ENCINITAS , Creators of this toy call it "Legos on steroids."

Other descriptions of the product are just as interesting , "Lego meets Nintendo," "Rube Goldberg meets Tomorrowland" and "radio controlled vehicles get vertical."

That just begins to describe the whimsy behind the Rokenbok system, put out by the Encinitas-based Rokenbok Toy Co.

Rokenbok is gearing up for the holidays with its Rokenbok system. Primarily a construction toy, like Lego, Megabloks or Erector, it allows children to build entire cities with monorail stations, construction sites and more, said Paul Eichen, president and CEO of Rokenbok.

Then the real fun begins. Once the city is built, children can pick up the radio remote control , designed to look a lot like the control pads for a Nintendo or PlayStation. Children can operate up to eight vehicles at a time as they travel through the child-designed city, Eichen said.

That allows children to load construction materials onto the conveyor belt, guide the monorail across tracks they built themselves, and even send the dump truck to the top floor of the elevator to pick up supplies, he said.

Everything is brightly colored, with small human figurines to stimulate children's imaginations. Add-ons to the basic set allow the system to be expanded, Eichen said.

But it's not all just fun and games. Eichen touts Rokenbok as an educational toy.

As children build with Rokenbok, they enhance their motor skills, while also developing cognitive skills, since the system requires children to think in three-dimensional patterns.

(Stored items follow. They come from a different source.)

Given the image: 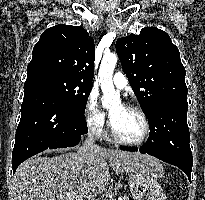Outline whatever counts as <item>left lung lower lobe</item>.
<instances>
[{
  "label": "left lung lower lobe",
  "mask_w": 205,
  "mask_h": 200,
  "mask_svg": "<svg viewBox=\"0 0 205 200\" xmlns=\"http://www.w3.org/2000/svg\"><path fill=\"white\" fill-rule=\"evenodd\" d=\"M187 110V95H176L163 100L155 111L161 122L158 119L151 122V133L144 146L121 149L139 151L175 165L186 173L191 182L193 158L189 145Z\"/></svg>",
  "instance_id": "0a47b994"
}]
</instances>
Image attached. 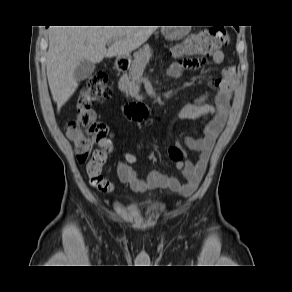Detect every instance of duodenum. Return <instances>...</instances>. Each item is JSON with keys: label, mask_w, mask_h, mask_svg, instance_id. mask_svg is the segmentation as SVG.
Returning a JSON list of instances; mask_svg holds the SVG:
<instances>
[{"label": "duodenum", "mask_w": 292, "mask_h": 292, "mask_svg": "<svg viewBox=\"0 0 292 292\" xmlns=\"http://www.w3.org/2000/svg\"><path fill=\"white\" fill-rule=\"evenodd\" d=\"M119 72H124L128 68V61L124 58H118L115 63ZM127 115L131 117H139L147 114L146 107L141 103H130L126 109Z\"/></svg>", "instance_id": "410a0bca"}]
</instances>
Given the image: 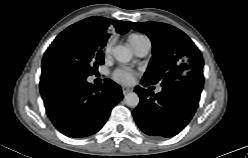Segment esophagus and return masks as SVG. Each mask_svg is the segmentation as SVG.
Wrapping results in <instances>:
<instances>
[{
    "mask_svg": "<svg viewBox=\"0 0 248 158\" xmlns=\"http://www.w3.org/2000/svg\"><path fill=\"white\" fill-rule=\"evenodd\" d=\"M131 91H132V89L129 88V87H122V93H123L124 95L128 94V93L131 92Z\"/></svg>",
    "mask_w": 248,
    "mask_h": 158,
    "instance_id": "esophagus-1",
    "label": "esophagus"
}]
</instances>
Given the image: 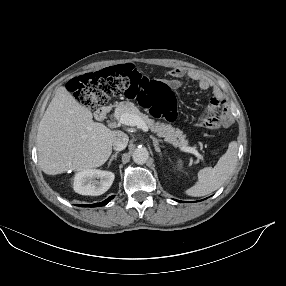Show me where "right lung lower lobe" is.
<instances>
[{
	"label": "right lung lower lobe",
	"instance_id": "right-lung-lower-lobe-1",
	"mask_svg": "<svg viewBox=\"0 0 286 286\" xmlns=\"http://www.w3.org/2000/svg\"><path fill=\"white\" fill-rule=\"evenodd\" d=\"M114 196H110L108 199L104 200L103 202L101 203H95V204H92V205H78V206H81V207H99V206H105L111 199H113Z\"/></svg>",
	"mask_w": 286,
	"mask_h": 286
}]
</instances>
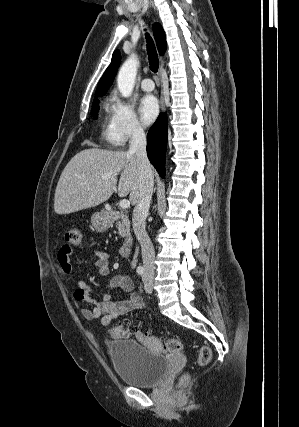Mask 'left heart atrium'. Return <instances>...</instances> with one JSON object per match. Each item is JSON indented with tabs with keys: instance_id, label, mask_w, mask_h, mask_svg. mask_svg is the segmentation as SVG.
I'll list each match as a JSON object with an SVG mask.
<instances>
[{
	"instance_id": "obj_1",
	"label": "left heart atrium",
	"mask_w": 299,
	"mask_h": 427,
	"mask_svg": "<svg viewBox=\"0 0 299 427\" xmlns=\"http://www.w3.org/2000/svg\"><path fill=\"white\" fill-rule=\"evenodd\" d=\"M138 112L143 124H151L156 119L159 112L157 99L153 95H146L141 98L138 105Z\"/></svg>"
}]
</instances>
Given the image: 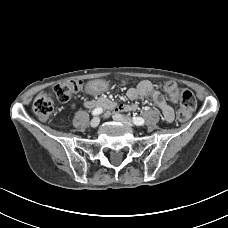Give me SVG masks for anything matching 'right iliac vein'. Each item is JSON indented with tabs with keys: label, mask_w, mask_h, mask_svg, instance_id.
I'll list each match as a JSON object with an SVG mask.
<instances>
[{
	"label": "right iliac vein",
	"mask_w": 228,
	"mask_h": 228,
	"mask_svg": "<svg viewBox=\"0 0 228 228\" xmlns=\"http://www.w3.org/2000/svg\"><path fill=\"white\" fill-rule=\"evenodd\" d=\"M99 123H100L99 117H94L91 120L90 125H91V127L95 128V127H97L99 125Z\"/></svg>",
	"instance_id": "1"
}]
</instances>
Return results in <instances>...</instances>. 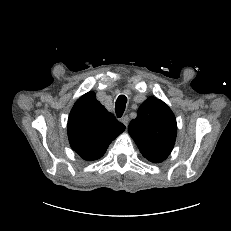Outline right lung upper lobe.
<instances>
[{"mask_svg":"<svg viewBox=\"0 0 231 231\" xmlns=\"http://www.w3.org/2000/svg\"><path fill=\"white\" fill-rule=\"evenodd\" d=\"M67 128L72 149L84 160L92 161L104 155L125 126L96 100L94 92H88L74 104Z\"/></svg>","mask_w":231,"mask_h":231,"instance_id":"1","label":"right lung upper lobe"}]
</instances>
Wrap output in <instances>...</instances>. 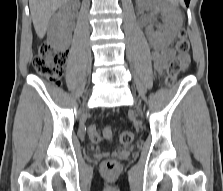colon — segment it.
<instances>
[{"label": "colon", "mask_w": 223, "mask_h": 191, "mask_svg": "<svg viewBox=\"0 0 223 191\" xmlns=\"http://www.w3.org/2000/svg\"><path fill=\"white\" fill-rule=\"evenodd\" d=\"M175 47L178 56L172 58L167 67L166 85L168 87L174 85L175 79L182 68L181 56L186 55L190 50V42L184 30L179 32ZM66 61L67 54L64 51H56L49 45H43L33 60V67L37 73L45 76L54 86H58ZM90 137L95 143H99L103 139H110L112 137V128L108 126L101 129L92 127ZM119 139L122 144L129 145L133 142L134 136L131 131L125 130L120 134ZM119 170L120 164L115 160H108L103 164V171L107 174H116Z\"/></svg>", "instance_id": "obj_1"}]
</instances>
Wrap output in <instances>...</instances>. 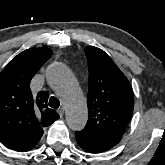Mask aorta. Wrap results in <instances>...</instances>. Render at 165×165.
Returning a JSON list of instances; mask_svg holds the SVG:
<instances>
[{"instance_id":"obj_1","label":"aorta","mask_w":165,"mask_h":165,"mask_svg":"<svg viewBox=\"0 0 165 165\" xmlns=\"http://www.w3.org/2000/svg\"><path fill=\"white\" fill-rule=\"evenodd\" d=\"M46 78L60 93L68 127L82 130L88 119L87 103L72 75L64 65L55 64L49 67Z\"/></svg>"}]
</instances>
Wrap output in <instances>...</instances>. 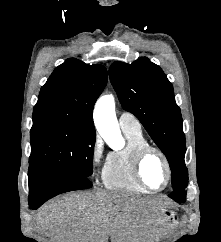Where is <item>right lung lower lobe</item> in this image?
<instances>
[{"instance_id": "98d812e1", "label": "right lung lower lobe", "mask_w": 221, "mask_h": 242, "mask_svg": "<svg viewBox=\"0 0 221 242\" xmlns=\"http://www.w3.org/2000/svg\"><path fill=\"white\" fill-rule=\"evenodd\" d=\"M29 207L36 210L50 198L73 190L91 188L88 177L57 171L29 172Z\"/></svg>"}]
</instances>
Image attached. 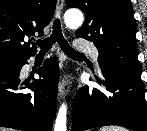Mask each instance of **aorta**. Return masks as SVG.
Returning <instances> with one entry per match:
<instances>
[{"label":"aorta","instance_id":"1","mask_svg":"<svg viewBox=\"0 0 147 131\" xmlns=\"http://www.w3.org/2000/svg\"><path fill=\"white\" fill-rule=\"evenodd\" d=\"M65 23L68 27H79L83 23V14L78 9H70L68 10L64 15ZM67 106L65 104H62L59 108L54 131H67L66 127V120H67Z\"/></svg>","mask_w":147,"mask_h":131}]
</instances>
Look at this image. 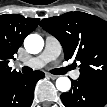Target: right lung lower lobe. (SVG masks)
Segmentation results:
<instances>
[{
	"mask_svg": "<svg viewBox=\"0 0 107 107\" xmlns=\"http://www.w3.org/2000/svg\"><path fill=\"white\" fill-rule=\"evenodd\" d=\"M44 77L41 71L20 72L0 78V107H30L36 82Z\"/></svg>",
	"mask_w": 107,
	"mask_h": 107,
	"instance_id": "1",
	"label": "right lung lower lobe"
}]
</instances>
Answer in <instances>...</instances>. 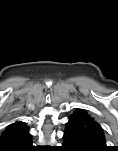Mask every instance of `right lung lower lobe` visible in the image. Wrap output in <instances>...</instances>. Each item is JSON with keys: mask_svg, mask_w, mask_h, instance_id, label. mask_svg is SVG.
<instances>
[{"mask_svg": "<svg viewBox=\"0 0 118 151\" xmlns=\"http://www.w3.org/2000/svg\"><path fill=\"white\" fill-rule=\"evenodd\" d=\"M31 150H34L32 146V141L28 142L27 144H25L24 146L20 147L15 151H31Z\"/></svg>", "mask_w": 118, "mask_h": 151, "instance_id": "right-lung-lower-lobe-1", "label": "right lung lower lobe"}]
</instances>
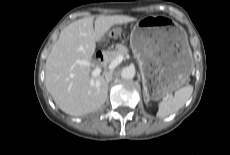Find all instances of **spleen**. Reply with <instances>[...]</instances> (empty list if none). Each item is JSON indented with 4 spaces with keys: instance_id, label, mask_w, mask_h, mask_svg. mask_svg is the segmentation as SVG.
<instances>
[{
    "instance_id": "1",
    "label": "spleen",
    "mask_w": 230,
    "mask_h": 155,
    "mask_svg": "<svg viewBox=\"0 0 230 155\" xmlns=\"http://www.w3.org/2000/svg\"><path fill=\"white\" fill-rule=\"evenodd\" d=\"M193 92L192 85H187L175 91L174 96L165 97L158 104V117H167L180 110L189 100Z\"/></svg>"
}]
</instances>
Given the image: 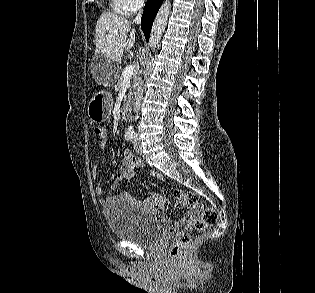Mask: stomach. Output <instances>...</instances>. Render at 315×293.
<instances>
[{"label":"stomach","instance_id":"obj_1","mask_svg":"<svg viewBox=\"0 0 315 293\" xmlns=\"http://www.w3.org/2000/svg\"><path fill=\"white\" fill-rule=\"evenodd\" d=\"M113 105L112 96L106 92H97L93 95L89 106L88 115L94 122L105 121L111 113Z\"/></svg>","mask_w":315,"mask_h":293}]
</instances>
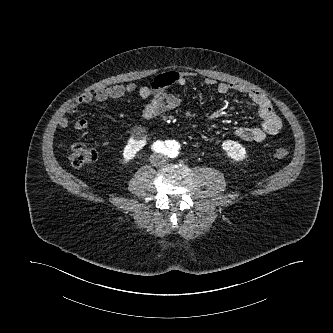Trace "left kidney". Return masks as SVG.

It also teaches children basic mechanics and spatial relations, while operating the remote control system helps develop eye-hand coordination, he said.

That's why Rokenbok products have won numerous toy awards, including Toy of the Year for 1997 and 1999 from Family Fun Magazine, Coolest Interactive Toy from Game Week, The Right Toy at Any Age Award from Working Mother Magazine, and Parents Magazine Best Toys, Eichen said.